North Pole of the Sun


Many different missions have already been sent to the Sun: ESA Proba-2 probes (PR project for OnBoard Autonomy 2) and SOHO (SOlar Heliospheric Observatory), observatories at NASA SDO (Solar Dynamics Observatory) and STEREO (Solar Terrestrial Relations Observatory), and a joint mission NASA / ESA Ulysses (“Ulysses”). However, almost all of these vehicles observed the Sun at low latitudes, near the solar equator – with the exception of the Ulysses mission, which for several decades had been observing our star in a large range of latitudes, until it was completed in 2009.

Despite the large range of latitudes in which the Sun was observed using the Ulysses mission, astronomers mainly concentrated on studying the low latitudes of our star, therefore the Sun’s poles were rather poorly studied. The lack of images led to the fact that scientists had to artificially recreate the view of the solar poles, gathering the information available on the existing images piece by piece – as can be seen from the artificially obtained view of the north pole of our star represented in the photo.

This image combines and extrapolates the observations of the sun using a Proba-2 probe to recreate the view of the north pole of the sun. Although the Sun’s poles have never been observed directly, observations of the solar atmosphere allowed us to capture the solar corona, which is emitted into the surrounding space around the entire disk of the Sun, including the polar regions. When creating this type of the North Pole of the Sun, scientists used precisely these data.

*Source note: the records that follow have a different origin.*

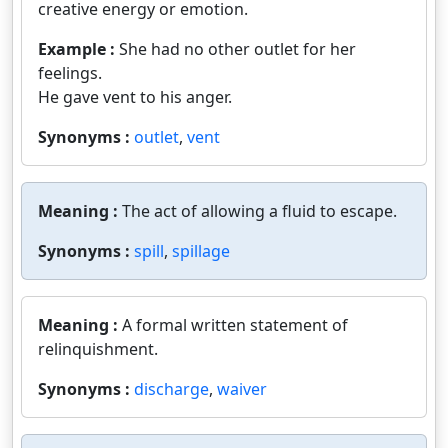
creative energy or emotion.
Example :
She had no other outlet for her
feelings.
He gave vent to his anger.
Synonyms :
outlet
,
vent
Meaning :
The act of allowing a fluid to escape.
Synonyms :
spill
,
spillage
Meaning :
A formal written statement of
relinquishment.
Synonyms :
discharge
,
waiver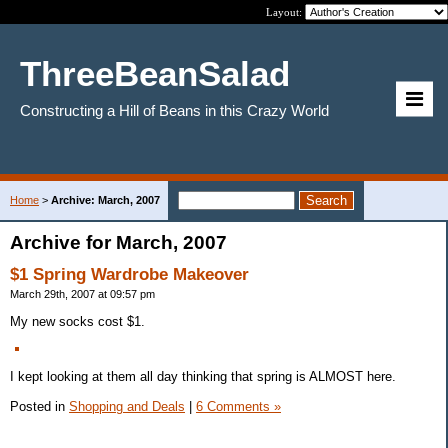
Layout:
ThreeBeanSalad
Constructing a Hill of Beans in this Crazy World
Home
>
Archive: March, 2007
Archive for March, 2007
$1 Spring Wardrobe Makeover
March 29th, 2007 at 09:57 pm
My new socks cost $1.
I kept looking at them all day thinking that spring is ALMOST here.
Posted in
Shopping and Deals
|
6 Comments »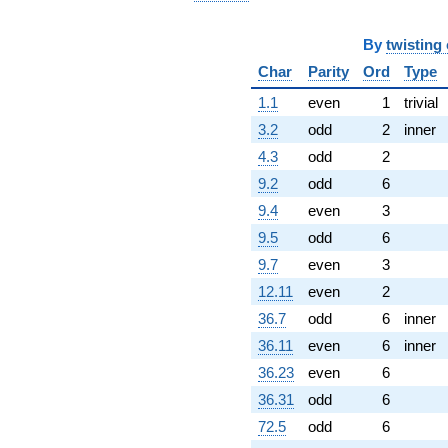
By
twisting
Char
Parity
Ord
Type
1.1
even
1
trivial
3.2
odd
2
inner
4.3
odd
2
9.2
odd
6
9.4
even
3
9.5
odd
6
9.7
even
3
12.11
even
2
36.7
odd
6
inner
36.11
even
6
inner
36.23
even
6
36.31
odd
6
72.5
odd
6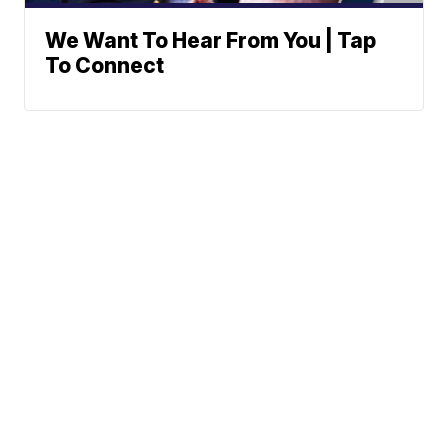
We Want To Hear From You | Tap
To Connect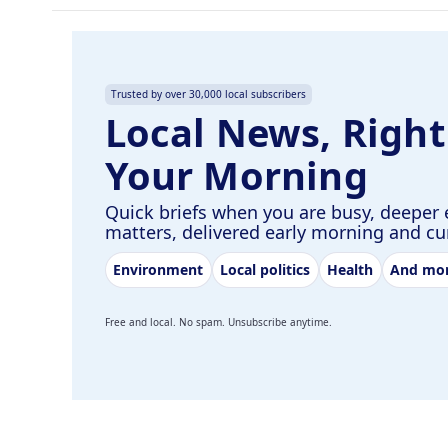
Trusted by over 30,000 local subscribers
Local News, Right
Your Morning
Quick briefs when you are busy, deeper 
matters, delivered early morning and c
Environment
Local politics
Health
And mo
Free and local. No spam. Unsubscribe anytime.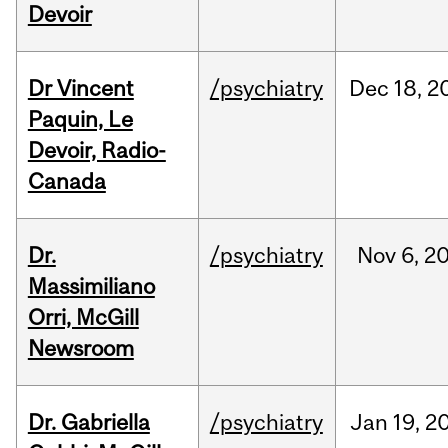
Devoir
Dr Vincent
/psychiatry
Dec
18,
2
Paquin, Le
Devoir, Radio-
Canada
Dr.
/psychiatry
Nov
6,
2
Massimiliano
Orri, McGill
Newsroom
Dr. Gabriella
/psychiatry
Jan
19,
2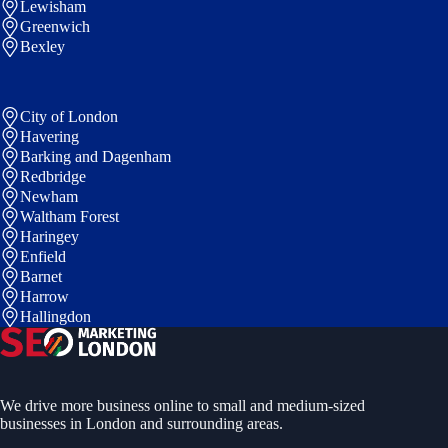
Lewisham
Greenwich
Bexley
City of London
Havering
Barking and Dagenham
Redbridge
Newham
Waltham Forest
Haringey
Enfield
Barnet
Harrow
Hallingdon
We drive more business online to small and medium-sized
businesses in London and surrounding areas.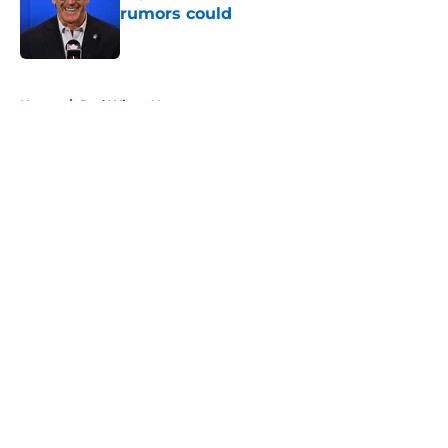
rumors could
Published by on Invalid Date
5 related articles loaded
Home
/
Red Wings News
About
Openings
Contact
Our 300+ Sites
FanSided Daily
Pitch a Story
Privacy Policy
Terms of Use
Cookie Policy
Legal Disclaimer
Accessibility Statement
A-Z Index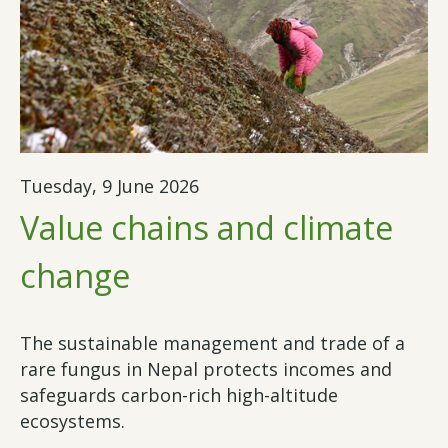
Tuesday, 9 June 2026
Value chains and climate
change
The sustainable management and trade of a
rare fungus in Nepal protects incomes and
safeguards carbon-rich high-altitude
ecosystems.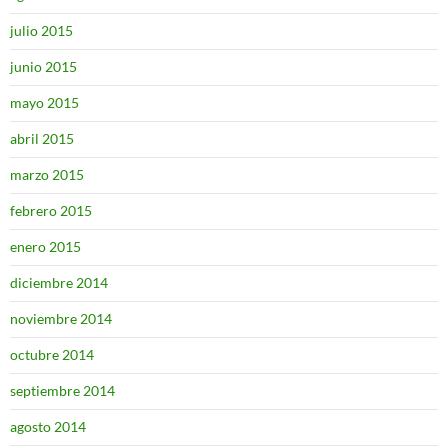
julio 2015
junio 2015
mayo 2015
abril 2015
marzo 2015
febrero 2015
enero 2015
diciembre 2014
noviembre 2014
octubre 2014
septiembre 2014
agosto 2014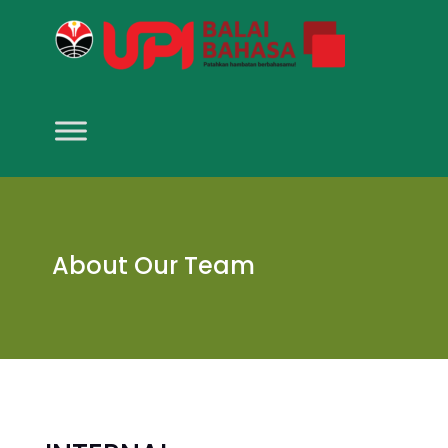
About Our Team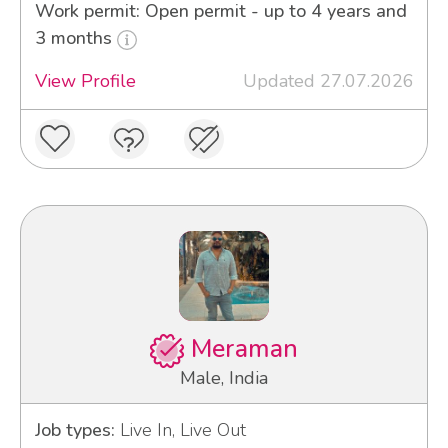
Work permit: Open permit - up to 4 years and
3 months
View Profile
Updated 27.07.2026
Meraman
Male, India
Job types:
Live In, Live Out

In the presented picture, the presence of a line through the center of the image is caused by small changes in the solar atmosphere during the shooting period. The bright bulge in the upper right corner of the image is associated with a coronal hole located at low latitude and rotating around the center of the image. The region of the polar coronal hole, which is observed as a dark spot in the center of the solar disk, is a source of high-speed solar wind.

The creation of such artificial types of solar poles plays a large role in studying the atmosphere of our luminary, but direct observations of the polar regions of the Sun are also needed, which can be carried out in the future, for example, using the Solar Orbiter mission launched to the Sun in 2020, experts say.